冰(こおり)のエアポート
12:15 親切はするものだ
旅慣れてしまった博之は、すでにその航空会社のゴールドメンバーの資格を有しているので、いつでもエグゼクティブカウンターを利用できるのだが、そこでエコノミーにチェックインするのが、少し恥ずかしい気がしていた。
いつもならそこのグランドスタッフとも、気兼ねなくおしゃべりするのだが、この時は口数が少なくなってしまった。
博之は着ていた厚手のダウンジャケットやニット帽もスーツケースに入れて、チェックインカウンターで預けてしまったが、空港内は薄着のほうが楽だろう。
その後、彼はラウンジへ向かった。ここまで来れば、後はリラックスして飛行機を待つだけである。
博之はいつも、空港での時間つぶしは、航空会社のエグゼクティブラウンジを利用する。そこはフリードリンク、フリーフードなのがありがたい。
大都市のハブ空港のラウンジはいつも混雑しているが、こんな地方空港のラウンジは比較的空いている。その代り、メニューはお粗末なことが多い。

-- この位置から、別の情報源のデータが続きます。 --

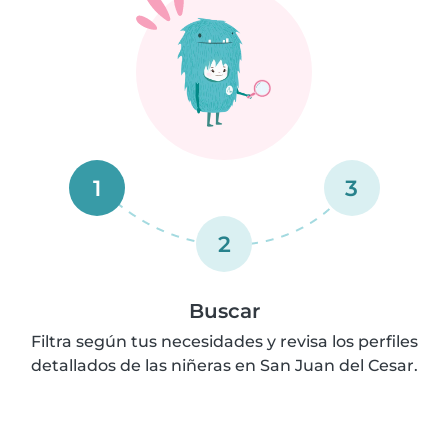
1
3
2
Buscar
Filtra según tus necesidades y revisa los perfiles
detallados de las niñeras en San Juan del Cesar.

ビジネスクラスに乗ると機内食がしっかり出るので、ラウンジでの食事は控えるのだが、今日はエコノミークラス、ここで食べておかないと日本まで持ちそうにない。
チャーハンとビールで出発まで時間を潰すことにした。
博之がビールのお代わりを取りに行くと、一目で日本人と判る30歳前後の美しい女性が、何やら困った様子でナッツのサーバーの前に立っているのに気が付いた。寿美代である。
「それ、横のハンドルを回すんですよ」
「あっ。ああ。ありがとうございます」
「上のフタじゃなく、下から出てきますよ」
寿美代は博之のアドバイスどおり、ミックスナッツを小皿に取ることができた。
「これって、日本のと感じが違って分かりにくいですよね。僕も前に悩みました」
「ナッツが周りに散らばってるのは、みんな受け損ねてしまうからなんですね。(笑)」
二人は愛想笑いをしながら、それぞれのテーブルに戻った。